Millets was sold in March 1996, ending the Sports & Leisure division and Selfridges was demerged in July 1998.

===Acquisition by Philip Green===
Sears plc was acquired by January Investments on behalf of Green in January 1999 for £548 million. The company delisted from the London Stock Exchange in March 1999 and re-registered as a private company (Sears Limited) on 12 April 1999. Following the sale, Freemans plc and Creation Financial Services (formerly SearsCard) were sold off, leaving the group with Sears Clothing and Sears Properties.
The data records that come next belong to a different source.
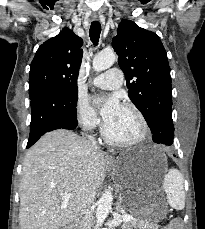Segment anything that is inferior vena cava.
<instances>
[{
    "label": "inferior vena cava",
    "mask_w": 205,
    "mask_h": 229,
    "mask_svg": "<svg viewBox=\"0 0 205 229\" xmlns=\"http://www.w3.org/2000/svg\"><path fill=\"white\" fill-rule=\"evenodd\" d=\"M88 138L92 142V145L96 146V141L94 137L88 136ZM94 199H95L94 190L87 191L86 194L83 196L81 202V214L83 215L82 229H91L92 227V223L94 219L92 205L94 204Z\"/></svg>",
    "instance_id": "inferior-vena-cava-1"
}]
</instances>
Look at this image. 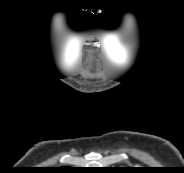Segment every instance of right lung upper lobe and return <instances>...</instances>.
<instances>
[{
  "instance_id": "obj_1",
  "label": "right lung upper lobe",
  "mask_w": 184,
  "mask_h": 173,
  "mask_svg": "<svg viewBox=\"0 0 184 173\" xmlns=\"http://www.w3.org/2000/svg\"><path fill=\"white\" fill-rule=\"evenodd\" d=\"M61 169H62V171H60V173H65V172H67L68 167H61Z\"/></svg>"
}]
</instances>
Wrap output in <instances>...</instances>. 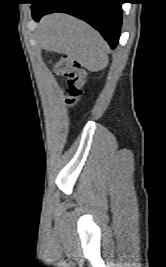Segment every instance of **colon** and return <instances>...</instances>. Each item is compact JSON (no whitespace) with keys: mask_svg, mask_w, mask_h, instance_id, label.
<instances>
[{"mask_svg":"<svg viewBox=\"0 0 166 267\" xmlns=\"http://www.w3.org/2000/svg\"><path fill=\"white\" fill-rule=\"evenodd\" d=\"M55 72L66 79V105L73 108L83 93L86 71L81 65L66 57H61L54 66Z\"/></svg>","mask_w":166,"mask_h":267,"instance_id":"1","label":"colon"}]
</instances>
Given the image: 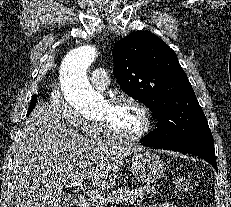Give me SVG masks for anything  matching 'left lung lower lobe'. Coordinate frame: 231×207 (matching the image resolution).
I'll use <instances>...</instances> for the list:
<instances>
[{
    "mask_svg": "<svg viewBox=\"0 0 231 207\" xmlns=\"http://www.w3.org/2000/svg\"><path fill=\"white\" fill-rule=\"evenodd\" d=\"M141 142L142 145L147 147L163 148V149H168V150H173L183 153L194 154L204 159L205 161L209 162L215 168V170L218 171L213 139H207V138L194 139L179 144L164 145V146L150 142L148 139H142Z\"/></svg>",
    "mask_w": 231,
    "mask_h": 207,
    "instance_id": "1",
    "label": "left lung lower lobe"
}]
</instances>
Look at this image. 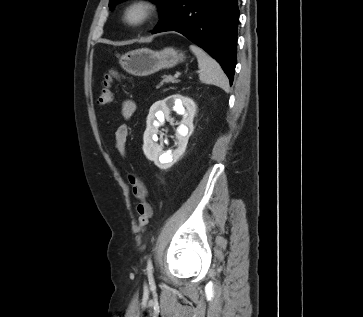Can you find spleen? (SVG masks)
I'll use <instances>...</instances> for the list:
<instances>
[{
    "instance_id": "3e777b00",
    "label": "spleen",
    "mask_w": 363,
    "mask_h": 317,
    "mask_svg": "<svg viewBox=\"0 0 363 317\" xmlns=\"http://www.w3.org/2000/svg\"><path fill=\"white\" fill-rule=\"evenodd\" d=\"M190 50L196 55L198 60L200 81L207 84L217 85L228 92L229 80L219 63L196 45H190Z\"/></svg>"
}]
</instances>
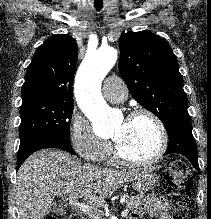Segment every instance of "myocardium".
Wrapping results in <instances>:
<instances>
[{
  "instance_id": "1",
  "label": "myocardium",
  "mask_w": 211,
  "mask_h": 219,
  "mask_svg": "<svg viewBox=\"0 0 211 219\" xmlns=\"http://www.w3.org/2000/svg\"><path fill=\"white\" fill-rule=\"evenodd\" d=\"M142 116L150 118L155 123L156 127L158 128V131L160 134L159 147L156 153L152 157L148 159H144V160H135V159L126 157L119 149L117 143L113 140L112 147H113L114 158L120 164H123L126 166H132V167L150 166L152 164L157 163L164 156L168 148L169 137H168L166 126L164 122L161 120V118L158 115H156L154 112L148 109H136L132 111L131 113H129L125 120L131 121V120H134Z\"/></svg>"
}]
</instances>
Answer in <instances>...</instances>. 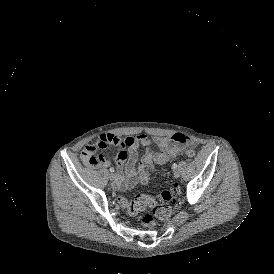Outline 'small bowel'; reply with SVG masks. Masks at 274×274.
<instances>
[{
  "mask_svg": "<svg viewBox=\"0 0 274 274\" xmlns=\"http://www.w3.org/2000/svg\"><path fill=\"white\" fill-rule=\"evenodd\" d=\"M120 145L122 149L115 158L116 170L113 177V186L116 189H131L138 181V174H153L154 166L166 163L178 152L186 148H192V143L183 134H175L172 137L155 136L149 138L146 134L128 136L120 139L112 134H104L96 144L95 150H90L88 145L81 153V160L88 167L106 168L110 162L99 153L98 149H103L107 145ZM159 147L160 151L155 152L151 146ZM143 146L147 152L143 156L141 164L138 163L137 148Z\"/></svg>",
  "mask_w": 274,
  "mask_h": 274,
  "instance_id": "small-bowel-1",
  "label": "small bowel"
}]
</instances>
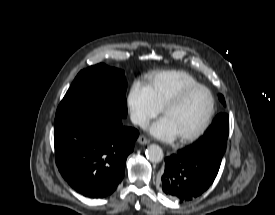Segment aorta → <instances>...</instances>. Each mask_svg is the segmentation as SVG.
Returning <instances> with one entry per match:
<instances>
[{
	"mask_svg": "<svg viewBox=\"0 0 275 215\" xmlns=\"http://www.w3.org/2000/svg\"><path fill=\"white\" fill-rule=\"evenodd\" d=\"M146 157L153 163H159L163 159V150L156 144H151L146 150Z\"/></svg>",
	"mask_w": 275,
	"mask_h": 215,
	"instance_id": "1",
	"label": "aorta"
}]
</instances>
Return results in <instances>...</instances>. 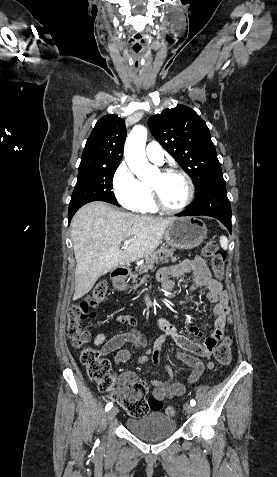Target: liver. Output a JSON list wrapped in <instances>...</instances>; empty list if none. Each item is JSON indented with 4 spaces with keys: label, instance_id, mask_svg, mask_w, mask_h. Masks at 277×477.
Returning <instances> with one entry per match:
<instances>
[{
    "label": "liver",
    "instance_id": "obj_1",
    "mask_svg": "<svg viewBox=\"0 0 277 477\" xmlns=\"http://www.w3.org/2000/svg\"><path fill=\"white\" fill-rule=\"evenodd\" d=\"M174 219L122 212L104 202L80 208L70 230L76 258L73 300L87 294L100 276L152 254ZM130 239V245L120 250L121 243Z\"/></svg>",
    "mask_w": 277,
    "mask_h": 477
}]
</instances>
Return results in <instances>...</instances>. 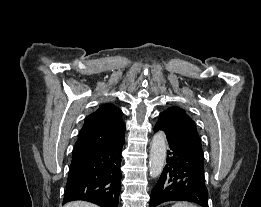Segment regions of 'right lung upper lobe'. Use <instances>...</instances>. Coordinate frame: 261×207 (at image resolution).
I'll list each match as a JSON object with an SVG mask.
<instances>
[{"label": "right lung upper lobe", "instance_id": "1", "mask_svg": "<svg viewBox=\"0 0 261 207\" xmlns=\"http://www.w3.org/2000/svg\"><path fill=\"white\" fill-rule=\"evenodd\" d=\"M121 115V110L113 104H103L88 115L72 155L107 147L124 139L126 126Z\"/></svg>", "mask_w": 261, "mask_h": 207}]
</instances>
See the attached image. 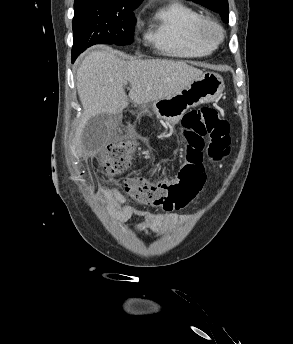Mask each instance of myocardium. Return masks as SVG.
Here are the masks:
<instances>
[{
  "label": "myocardium",
  "instance_id": "1",
  "mask_svg": "<svg viewBox=\"0 0 293 344\" xmlns=\"http://www.w3.org/2000/svg\"><path fill=\"white\" fill-rule=\"evenodd\" d=\"M197 35L204 45L216 48L223 41L224 30L216 20L202 17L197 27Z\"/></svg>",
  "mask_w": 293,
  "mask_h": 344
}]
</instances>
The womenswear business (comprising Warehouse, Richards, Wallis, Outfit and Miss Selfridge) was subsequently transferred to Arcadia Group for £151 million. Philip Green later purchased the Arcadia Group, regaining control of Wallis and Miss Selfridge alongside Arcadia's other brands (Arcadia having closed Richards, and sold Warehouse to Rubicon Retail).

==Brands owned by Sears==
===Footwear retailers and manufacturers===
- True Form (1891-1995)
- Freeman Hardy Willis (1929-1995)
- Curtess (1954-1996)
- Manfield (1956-1995)
- Dolcis (1956-1997)
- Saxone (1962-1996)
- Lilley & Skinner (1962-?)
- Bertie
- Butler Shoe Corporation (1981-1988)
- Shoe City (198?-1997)
- Shoe Express (1987-1997)
- Roland Cartier
- Shoe Connection (1995-1997)
- Cable & Co (1988-1998)
- Hush Puppies (-1996)

===Departmental stores===
- Robinson & Cleaver (1956-
- Lewis's (1965-1988)
- Selfridges (1965-1998)
- Miss Selfridge (1966-1999)

===Clothing===
- Wallis (1980-1999)
- Miss Erika
- Foster Brothers Clothing (1985-1992)
- Your Price
- Adams Childrenswear (1985-?)
- Outfit (-1999)
- Warehouse (-1999)
- Horne Brothers (1987-?)
- Richards (1992-1999)

===Sports and Leisure===
- Olympus Sports (1978-1995)
- Millets (1985-1996)

===Engineering===
- Furness Shipbuilding Company (1954-1968)
- Bentley Engineering (1954-?)

===Motor vehicle sales and service===
- SMT Sales and Service (1959-1987)
- Ritchies (-1987)
- Shaw & Kilburn (-1987)
- Gilbert Rice (-1987)

===Jewellery retailers and miscellaneous===
- Mappin & Webb (1959-1990)
- Garrard & Co (1959-1990)
- Arthur Conley & Son (later renamed Walker and Hall)
- S Reece & Sons

===Licensed betting offices===
- William Hill (1971-1988)

===Linen hire and industrial laundries and knitwear manufacture===
- Consolidated Industries (renamed Sears Industries) (1964-1982)
- Highlander

===Housebuilding===
- Galliford (1975-1993)

===Home shopping===
- Freemans (1988-1999)

===Other===
- SearsCard (1973-1999)

==Brands after demise of Sears==
Adams Childrenswear - trading as 'Adams Kids' - remained on the high street until 2010, after some difficulties over the years, and collapsed into administration twice in the late 2000s; former Stead & Simpson chairman John Shannon purchased a portion of the chain's outlets and the Adams brand, before the company fell into administration for a third time in 2010. The brand survives as an online business.